Each record is to be printed again exactly, though not its pictures.

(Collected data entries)
-=-=-

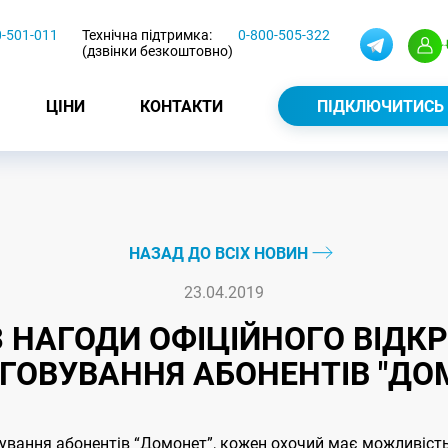
0-501-011
Технічна підтримка:
0-800-505-322
(дзвінки безкоштовно)
ЦІНИ
КОНТАКТИ
ПІДКЛЮЧИТИСЬ
НАЗАД ДО ВСІХ НОВИН
23.04.2019
З НАГОДИ ОФІЦІЙНОГО ВІДК
ГОВУВАННЯ АБОНЕНТІВ "ДО
вування абонентів “Домонет”, кожен охочий має можливість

-=-=-

SOLUTION TO THE PROBLEM →
0-501-011
Технічна підтримка:
0-800-505-322
(дзвінки безкоштовно)
ЦІНИ
КОНТАКТИ
ПІДКЛЮЧИТИСЬ
НАЗАД ДО ВСІХ НОВИН
23.04.2019
З НАГОДИ ОФІЦІЙНОГО ВІДК
ГОВУВАННЯ АБОНЕНТІВ "ДО
вування абонентів “Домонет”, кожен охочий має можливість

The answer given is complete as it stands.